Let's Encrypt on App Engine

George Leslie-Waksman

2016-03-13 07:25 UTC (updated 2018-09-09 07:03 UTC)

UPDATE: As of September, 2017, Google App Engine will manage SSL certificates for you.

Let's Encrypt is a fantastically convenient way to get SSL certificates for your website without paying a bunch of money or resorting to a self-signed certificate. It's also pretty easy to set up.

Easy as it is to set up, the instructions don't really explain much about setup for App Engine. It turns out to be pretty straightforward.

Prepare Your App

We need to modify our app.yaml file and set up a static route for the let's encrypt challenge/response data. Add the following to the beginning of the handlers section of your app.yaml file:

- url: /\.well-known/acme-challenge/(.+)
  static_files: letsencrypt/\1
  upload: letsencrypt/(.+)
  mime_type: text/plain

Also create a "letsencrypt" folder in your app directory.

Fire up Let's Encrypt

Starting from the instructions on the Let's Encrypt GitHub repo, let's retrieve and fire up letsencrypt. Outside your app folder, in a separate terminal:

git clone https://github.com/letsencrypt/letsencrypt
cd letsencrypt
./letsencrypt-auto -a manual certonly

We want to run in manual mode and generate certs because there isn't currently a plugin for handling app engine.

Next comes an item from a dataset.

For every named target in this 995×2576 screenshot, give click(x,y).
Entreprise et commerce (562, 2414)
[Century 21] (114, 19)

Let's Encrypt will ask you for a list of domains. After you enter the target domains, it will show you a series of challenge response requests:

Make sure your web server displays the following content at
http://www.example.com/.well-known/acme-challenge/{ABC} before continuing:

{ABC}.{DEF}

If you don't have HTTP server configured, you can run the following
command on the target server (as root):

mkdir -p /tmp/letsencrypt/public_html/.well-known/acme-challenge
cd /tmp/letsencrypt/public_html
printf "%s" {ABC}.{DEF} > .well-known/acme-challenge/{ABC}
# run only once per server:
$(command -v python2 || command -v python2.7 || command -v python2.6) -c \
"import BaseHTTPServer, SimpleHTTPServer; \
s = BaseHTTPServer.HTTPServer(('', 80), SimpleHTTPServer.SimpleHTTPRequestHandler); \
s.serve_forever()"
Press ENTER to continue

In this case, {ABC} is the challenge and {ABC}.{DEF} is the response.

Don't press enter yet.

Prepare the challenge/response

Switch to the terminal in your app directory and run a modified version of the printf command letsencrypt suggests:

printf "%s" {ABC}.{DEF} > letsencrypt/{ABC}

Now, re-upload your app to app engine:

appcfg.py update .

Finish building the certificate

Now go back and press enter in letsencrypt-auto.

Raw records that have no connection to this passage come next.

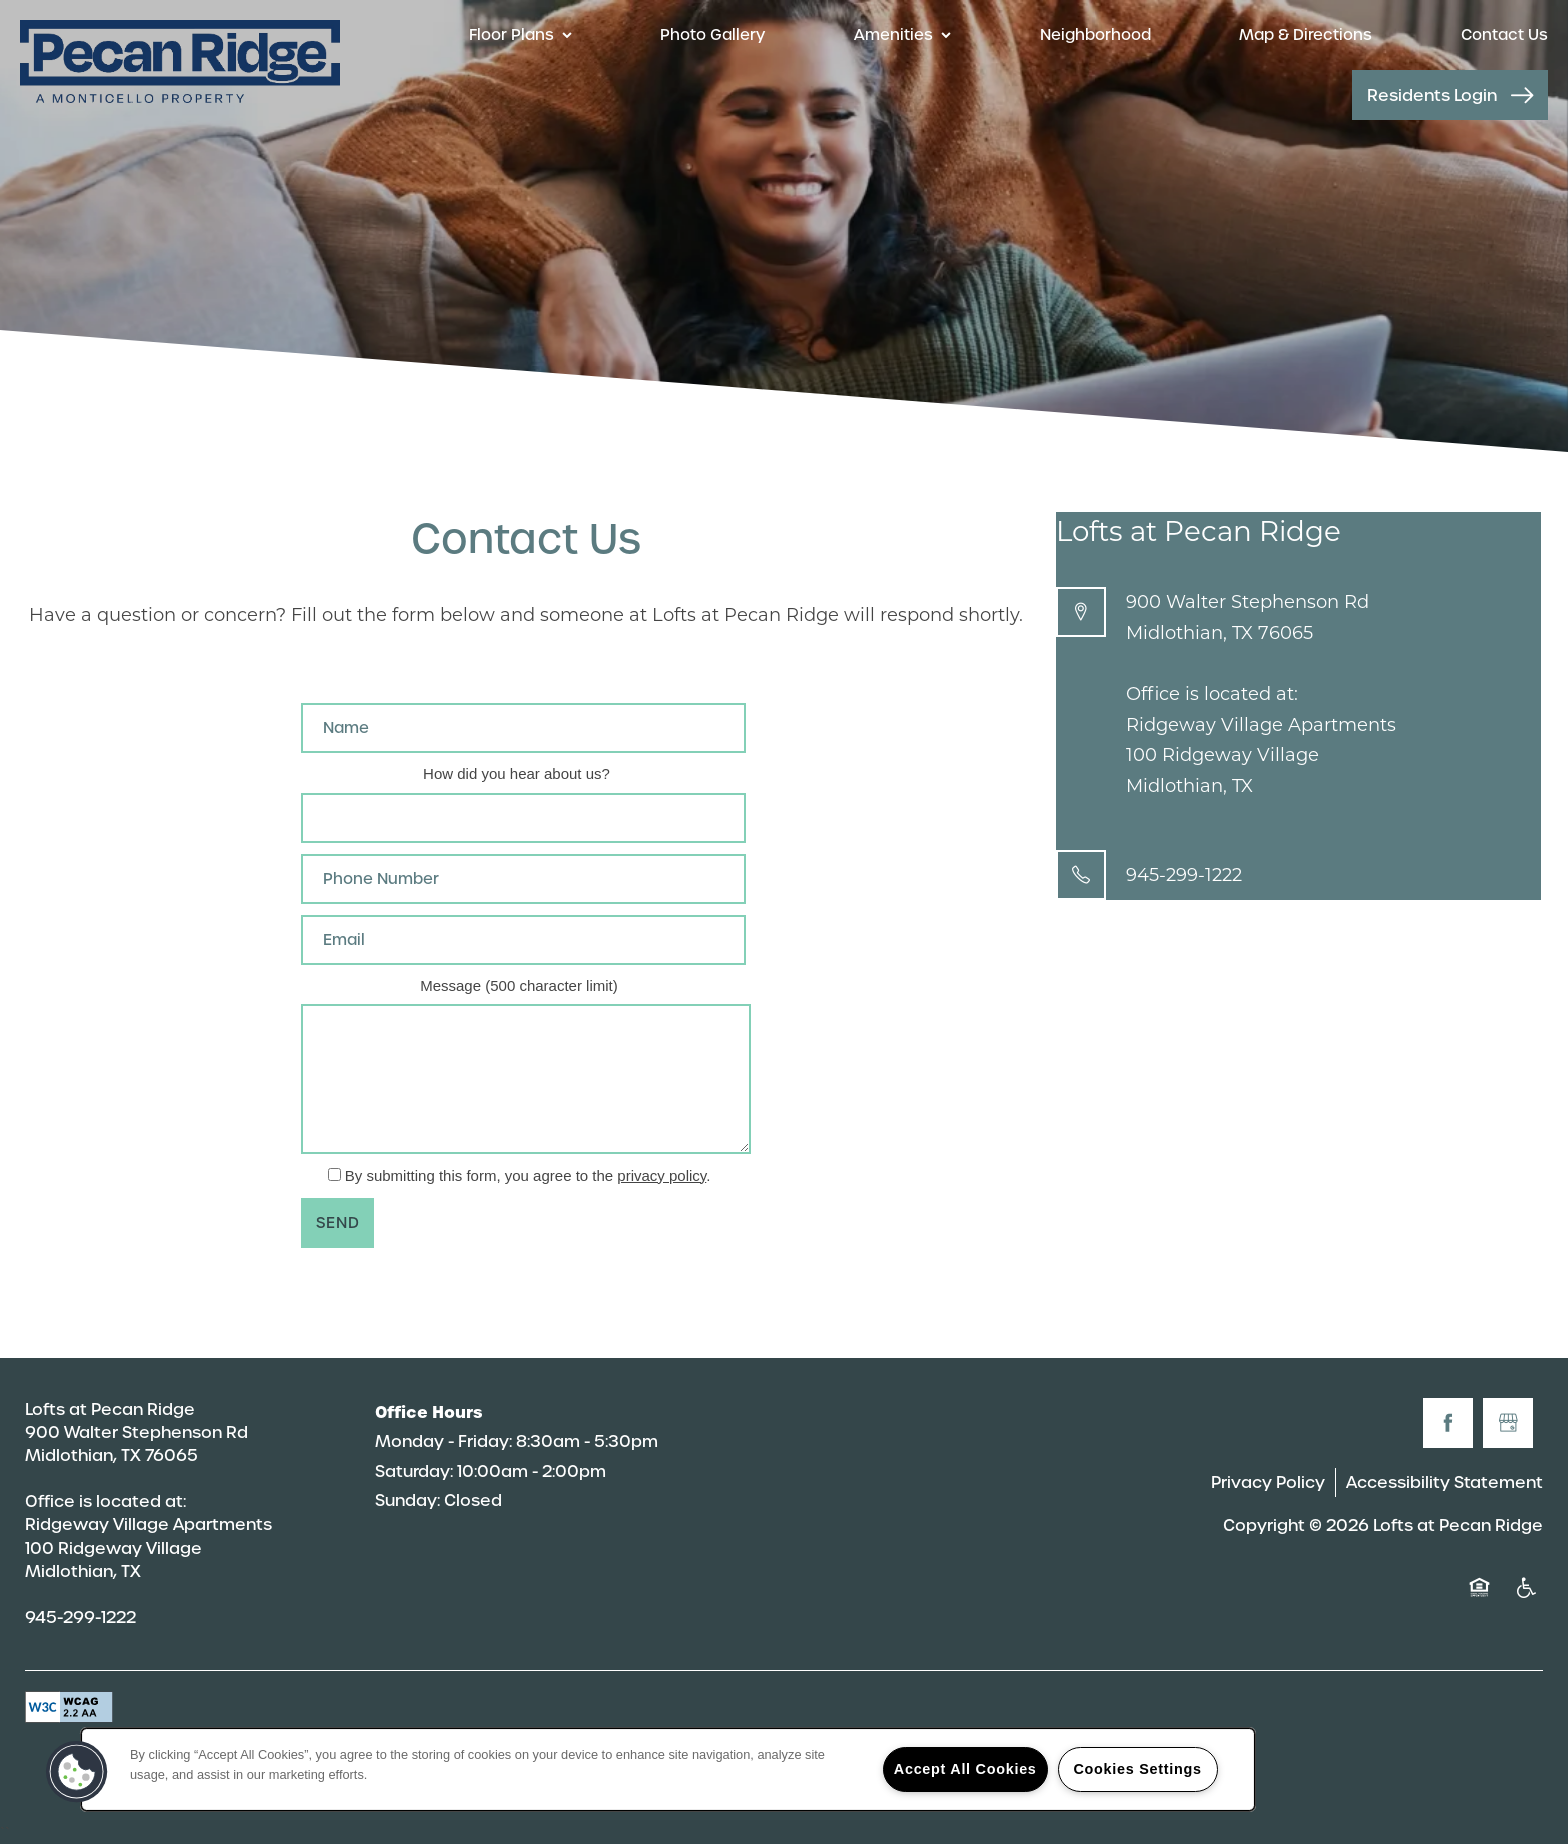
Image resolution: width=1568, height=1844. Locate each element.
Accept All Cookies (965, 1769)
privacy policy (661, 1175)
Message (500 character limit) (519, 985)
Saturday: (414, 1471)
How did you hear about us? (516, 773)
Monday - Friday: (443, 1441)
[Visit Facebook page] (1448, 1423)
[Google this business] (1508, 1423)
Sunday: (407, 1500)
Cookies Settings (1137, 1769)
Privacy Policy (1268, 1482)
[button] (1450, 95)
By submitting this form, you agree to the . (528, 1175)
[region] (668, 1769)
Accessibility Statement (1444, 1482)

Repeat preparing the challenge/response and pressing enter until you've finished running through all of your requested domains.

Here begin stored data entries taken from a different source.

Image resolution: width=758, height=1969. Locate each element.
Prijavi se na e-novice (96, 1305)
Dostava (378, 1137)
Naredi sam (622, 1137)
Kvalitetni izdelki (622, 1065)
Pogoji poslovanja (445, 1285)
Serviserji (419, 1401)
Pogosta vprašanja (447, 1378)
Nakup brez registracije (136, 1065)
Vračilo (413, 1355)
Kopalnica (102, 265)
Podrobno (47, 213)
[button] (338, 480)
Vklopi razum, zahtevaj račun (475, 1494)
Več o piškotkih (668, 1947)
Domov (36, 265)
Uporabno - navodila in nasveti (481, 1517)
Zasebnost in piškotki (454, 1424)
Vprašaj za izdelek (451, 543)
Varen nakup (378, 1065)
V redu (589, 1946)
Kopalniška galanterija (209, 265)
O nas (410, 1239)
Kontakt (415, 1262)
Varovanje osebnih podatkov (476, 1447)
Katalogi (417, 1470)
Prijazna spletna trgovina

Hopefully you should see a message to the effect of:

- Congratulations! Your certificate and chain have been saved at
  /etc/letsencrypt/live/www.example.com/fullchain.pem. Your cert will expire
  on YYYY-MM-DD. To obtain a new version of the certificate in the
  future, simply run Let's Encrypt again.
- If you like Let's Encrypt, please consider supporting our work by:

  Donating to ISRG / Let's Encrypt:   https://letsencrypt.org/donate
  Donating to EFF:                    https://eff.org/donate-le

Upload your certificates

Fire up the cloud console. Go to App Engine > Settings > SSL Certificates and click Upload a new certificate. Give your certificate a name; I like letsencrypt-YYYYMMDD where YYYYMMDD is the issuing date (today).

Now, in your terminal, retrieve the public key:

cat /etc/letsencrypt/live/www.example.com/fullchain.pem

And paste the output into the public key box in the cloud console.

If you run into a permission error, try calling the command with sudo.

Now, in your terminal, retrieve the private key and convert to RSA PEM format:

openssl rsa -inform pem -in /etc/letsencrypt/live/www.example.com/privkey.pem -outform pem

And paste the output into the box in the cloud console.

Ditto on possibly needing sudo.

You should now be able to enable this certificate for all of your app's domains.